苏遥腾一下脸红,只推他,又被傅鸽子按在怀里。
傅鸽子低声道:“东西有什么要紧,这些都是心意。”
这心意太贵重了。
这加起来都能买百八十个苏遥的店了。
苏遥只能再度感叹:“你们家也太有钱了。”
傅鸽子捧起他的脸啄一口:“是我们家。”
苏遥终究脸红,轻声道:“婚事怎么说呢?”
提起这个,傅鸽子又耷拉下眉毛:“就是这个不好说。”
时至今日,傅陵与苏遥早已算过了明路,只差一道礼数的事。正是这礼数,颇为费时间。
傅大鸽子问过一句,傅家三叔三婶的意思都是,安排在明年三月开春。
傅大鸽子不开心。
鸽子的三婶绣着一副护膝:“临门一脚的事,就你火急火燎,猴急猴急的。从前怎么不见你急呢?”
傅鸽子委屈:“从前还没遇见苏遥。”
“我瞧着人是个难得的乖巧孩子,这就更不能潦潦草草地办婚事了。”
三婶把护膝往傅三叔的腿上比一下,“丢咱们傅家的面子,还在其次;关键是,不能委屈了人家。

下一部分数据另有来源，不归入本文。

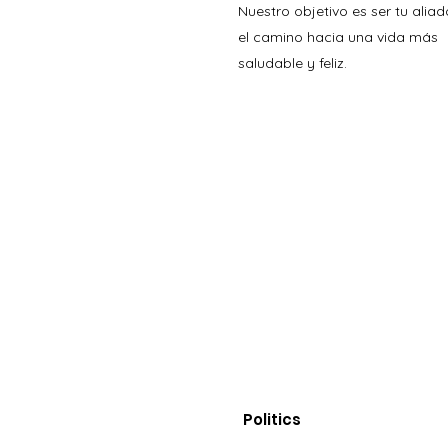
Nuestro objetivo es ser tu aliad
el camino hacia una vida más
saludable y feliz.
Politics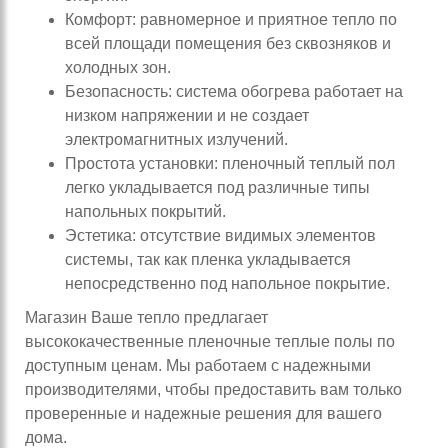
Комфорт: равномерное и приятное тепло по
всей площади помещения без сквозняков и
холодных зон.
Безопасность: система обогрева работает на
низком напряжении и не создает
электромагнитных излучений.
Простота установки: пленочный теплый пол
легко укладывается под различные типы
напольных покрытий.
Эстетика: отсутствие видимых элементов
системы, так как пленка укладывается
непосредственно под напольное покрытие.
Магазин Ваше тепло предлагает
высококачественные пленочные теплые полы по
доступным ценам. Мы работаем с надежными
производителями, чтобы предоставить вам только
проверенные и надежные решения для вашего
дома.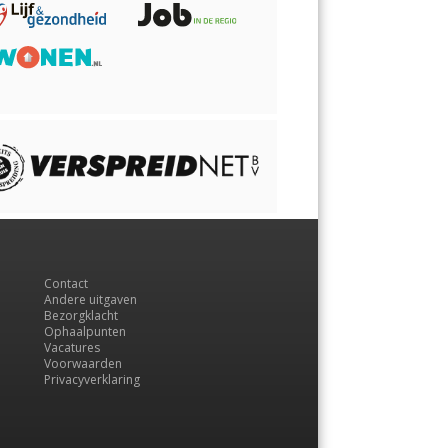
Contact
Andere uitgaven
Bezorgklacht
Ophaalpunten
Vacatures
Voorwaarden
Privacyverklaring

”
“人家小苏这一辈子,也就与你成一回亲,自然桩桩件件都要最好、最可心、最难得。不然日后成家,让人怎么回想你呢?”
傅鸽子只道:“阿遥不是这样的人。”
傅三叔便骂他:“正因不是这样的人,才让你多为他想着点。我瞧着,这孩子的性子也忒好了,不争不抢,连个东西也没开口要。生得也极周正。他身边又没个得力主事的长辈,怪招人心疼的。你把人拐到手,就该事事都仔细。”

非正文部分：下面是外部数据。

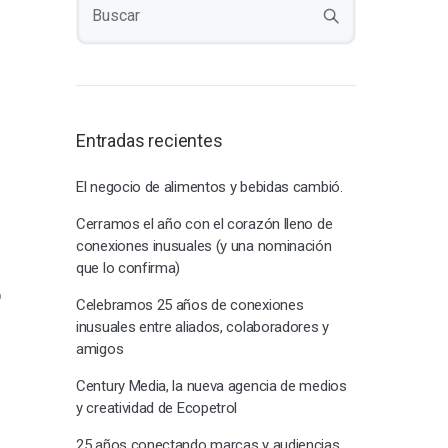
Entradas recientes
El negocio de alimentos y bebidas cambió.
Cerramos el año con el corazón lleno de
conexiones inusuales (y una nominación
que lo confirma)
o
Celebramos 25 años de conexiones
inusuales entre aliados, colaboradores y
amigos
Century Media, la nueva agencia de medios
y creatividad de Ecopetrol
25 años conectando marcas y audiencias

傅鸽子觉得,长辈组见过这一面后,对苏遥的好感度飙升。
好感度飙升没问题。
别影响婚期。
傅鸽子再度商量:“不能早一点么?”
“刚骂你的脾性照顾不好人,这不就是现成的例。”
三婶补一针老虎头,“再早就是今年,如今已九月,越往后越冷。你愿意大雪天里拜堂成亲,我还不愿意小苏跟着你受冻呢。”

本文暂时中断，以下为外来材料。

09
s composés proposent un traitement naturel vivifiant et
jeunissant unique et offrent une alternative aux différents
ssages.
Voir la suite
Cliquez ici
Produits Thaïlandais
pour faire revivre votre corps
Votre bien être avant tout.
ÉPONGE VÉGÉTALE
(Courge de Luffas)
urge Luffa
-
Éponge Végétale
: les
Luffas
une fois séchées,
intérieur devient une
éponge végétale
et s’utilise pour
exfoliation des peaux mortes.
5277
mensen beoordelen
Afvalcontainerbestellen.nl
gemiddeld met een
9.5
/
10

“三月正好,春暖花开的时节,不冷不热。时间也够,你们的东西,大到床榻、橱柜、桌案,小到帷帐、桌布,一并杯盏碗碟,想做新的,都能细细地做。你也去问问小苏,你俩挑挑花样子。”
傅家三叔三婶这一番话,于情于理都说动了傅鸽子。
傅大鸽子本就是个眼高于顶的挑剔人,趁着这段时间,便把满旧京的店面选一个遍。
以至于第二年春日,傅家这场精致而张扬的婚礼,被旧京满城足足感叹上好几个月,借一句闲话,叫“廊下灯笼上的红穗子,都是比八家挑出来的,一眼就能看出来好”。
不过这些自然是后话。
眼下的傅大鸽子,还是有些不情不愿。
苏遥摸摸他的手:“三叔与三婶安排的婚期有道理。傅家这样的门楣,办得不仔细,是让外人看笑话。”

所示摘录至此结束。